_About this task_:
Which lines of the entries below contain the string "utilisateurs"? Copy each one.

_Records provided_:
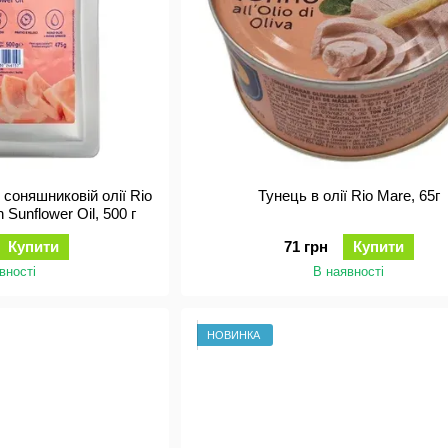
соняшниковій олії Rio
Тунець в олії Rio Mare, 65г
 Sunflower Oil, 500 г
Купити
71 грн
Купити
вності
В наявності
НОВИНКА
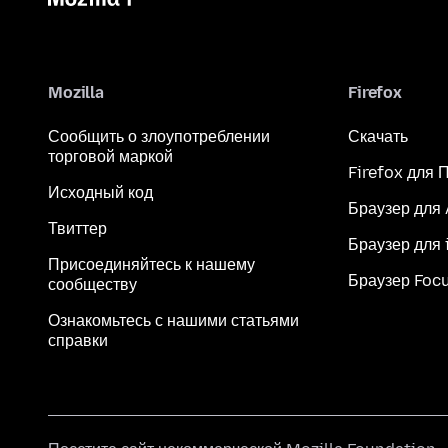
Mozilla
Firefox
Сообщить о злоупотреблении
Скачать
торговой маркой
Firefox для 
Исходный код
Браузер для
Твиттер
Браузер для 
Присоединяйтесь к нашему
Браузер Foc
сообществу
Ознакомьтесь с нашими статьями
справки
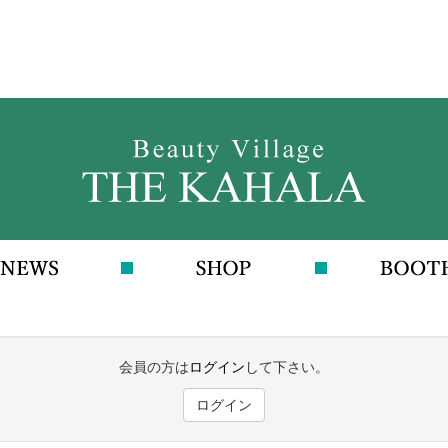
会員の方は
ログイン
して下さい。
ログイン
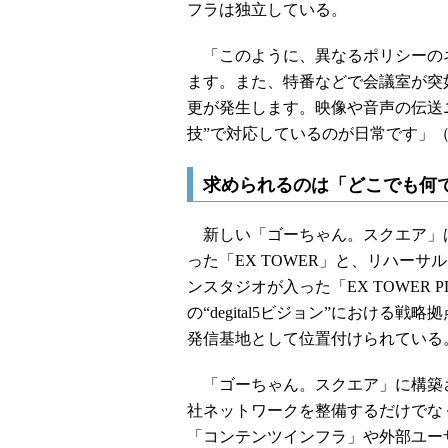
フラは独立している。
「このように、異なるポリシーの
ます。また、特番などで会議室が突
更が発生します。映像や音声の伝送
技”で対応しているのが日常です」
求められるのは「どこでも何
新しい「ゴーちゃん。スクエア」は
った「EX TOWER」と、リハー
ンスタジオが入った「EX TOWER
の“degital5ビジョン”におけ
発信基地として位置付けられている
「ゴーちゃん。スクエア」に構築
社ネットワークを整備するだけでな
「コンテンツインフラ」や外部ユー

* * *

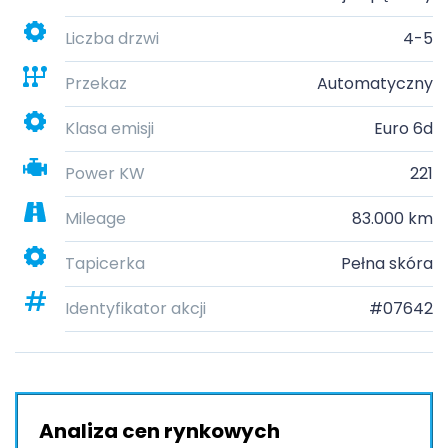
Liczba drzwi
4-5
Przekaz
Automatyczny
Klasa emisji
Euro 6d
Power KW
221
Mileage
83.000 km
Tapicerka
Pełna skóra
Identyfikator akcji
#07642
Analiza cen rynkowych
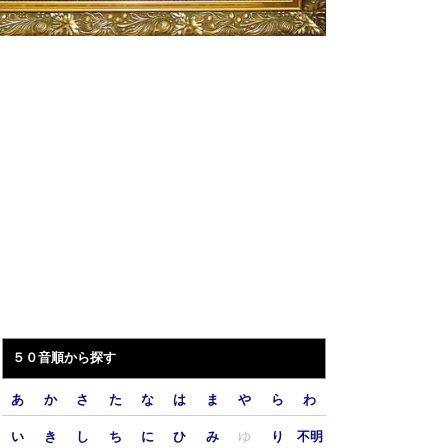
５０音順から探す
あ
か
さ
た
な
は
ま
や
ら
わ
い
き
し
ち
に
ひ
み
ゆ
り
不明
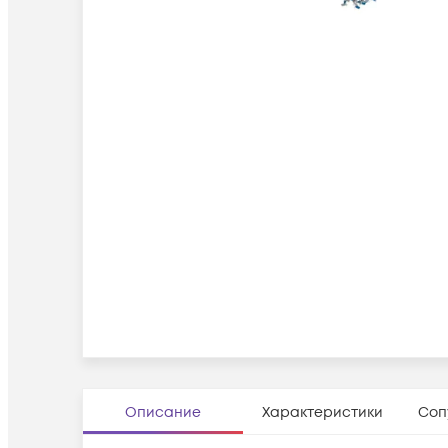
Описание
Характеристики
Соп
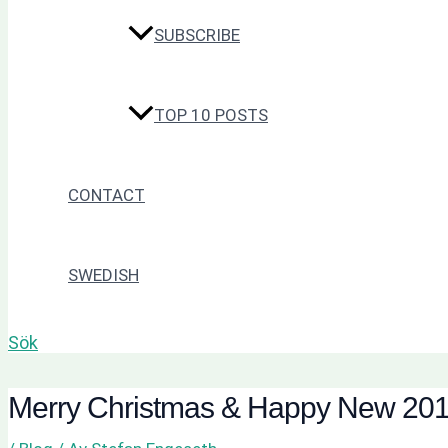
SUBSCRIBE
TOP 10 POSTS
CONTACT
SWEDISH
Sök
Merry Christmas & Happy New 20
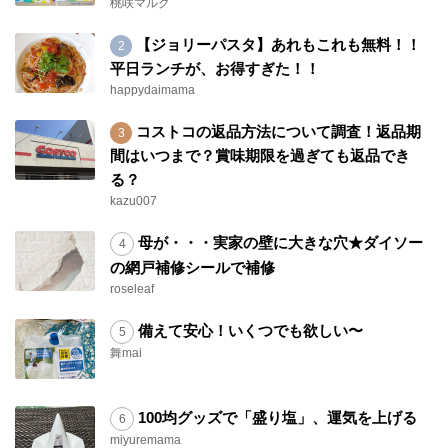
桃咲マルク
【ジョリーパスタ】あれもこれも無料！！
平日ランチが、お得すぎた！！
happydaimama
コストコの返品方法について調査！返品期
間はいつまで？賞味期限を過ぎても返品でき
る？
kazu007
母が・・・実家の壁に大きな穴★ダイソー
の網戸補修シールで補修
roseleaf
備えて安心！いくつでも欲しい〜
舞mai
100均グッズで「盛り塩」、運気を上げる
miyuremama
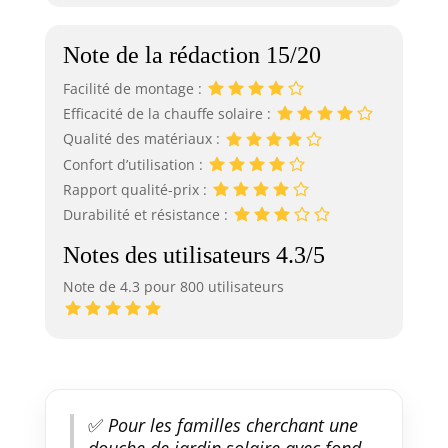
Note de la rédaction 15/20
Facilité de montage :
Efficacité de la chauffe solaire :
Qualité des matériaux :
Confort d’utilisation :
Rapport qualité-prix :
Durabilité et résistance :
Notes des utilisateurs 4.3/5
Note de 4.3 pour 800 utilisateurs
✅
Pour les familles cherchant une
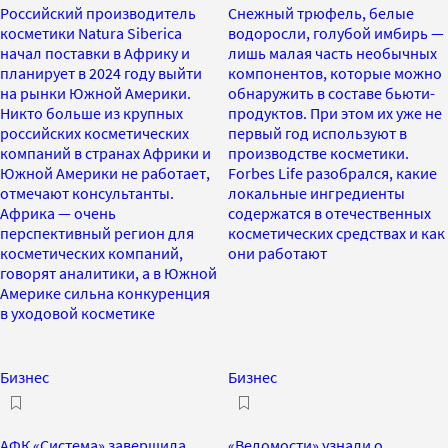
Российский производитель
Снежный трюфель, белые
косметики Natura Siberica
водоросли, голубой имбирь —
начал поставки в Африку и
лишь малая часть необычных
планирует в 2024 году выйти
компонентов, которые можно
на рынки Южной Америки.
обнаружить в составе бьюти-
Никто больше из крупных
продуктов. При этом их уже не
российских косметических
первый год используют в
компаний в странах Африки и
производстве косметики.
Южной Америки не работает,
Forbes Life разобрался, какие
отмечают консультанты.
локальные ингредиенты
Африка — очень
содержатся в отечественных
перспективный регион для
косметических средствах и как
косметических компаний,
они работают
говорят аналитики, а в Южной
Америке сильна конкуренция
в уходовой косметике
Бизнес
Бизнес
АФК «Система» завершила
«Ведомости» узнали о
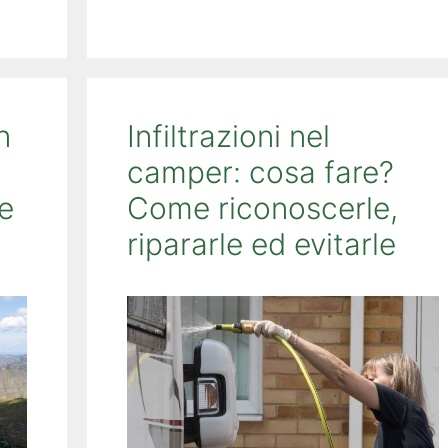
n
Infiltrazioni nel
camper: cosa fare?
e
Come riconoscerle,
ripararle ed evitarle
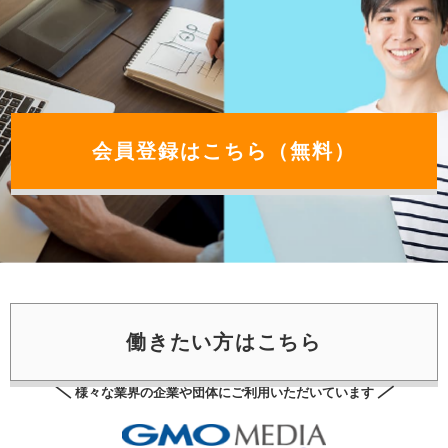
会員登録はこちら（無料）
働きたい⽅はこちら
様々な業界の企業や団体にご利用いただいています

...

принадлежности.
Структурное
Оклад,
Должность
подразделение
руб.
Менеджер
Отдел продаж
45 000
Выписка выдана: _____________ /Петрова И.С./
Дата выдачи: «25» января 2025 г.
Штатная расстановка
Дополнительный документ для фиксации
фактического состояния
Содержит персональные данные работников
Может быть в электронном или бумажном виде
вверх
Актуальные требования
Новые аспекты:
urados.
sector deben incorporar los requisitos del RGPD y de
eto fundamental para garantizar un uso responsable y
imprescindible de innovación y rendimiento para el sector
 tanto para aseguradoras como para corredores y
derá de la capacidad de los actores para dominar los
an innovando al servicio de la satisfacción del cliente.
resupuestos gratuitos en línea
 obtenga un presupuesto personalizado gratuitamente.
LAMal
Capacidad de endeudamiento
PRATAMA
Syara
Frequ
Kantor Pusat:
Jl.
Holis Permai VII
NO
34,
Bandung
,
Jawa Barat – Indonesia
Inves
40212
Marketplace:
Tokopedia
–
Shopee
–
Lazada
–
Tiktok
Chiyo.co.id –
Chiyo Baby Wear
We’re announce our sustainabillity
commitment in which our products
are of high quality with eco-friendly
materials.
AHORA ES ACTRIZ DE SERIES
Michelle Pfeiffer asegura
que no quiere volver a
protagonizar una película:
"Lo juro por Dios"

_Response to this exercise_:
Notes des utilisateurs 4.3/5
Note de 4.3 pour 800 utilisateurs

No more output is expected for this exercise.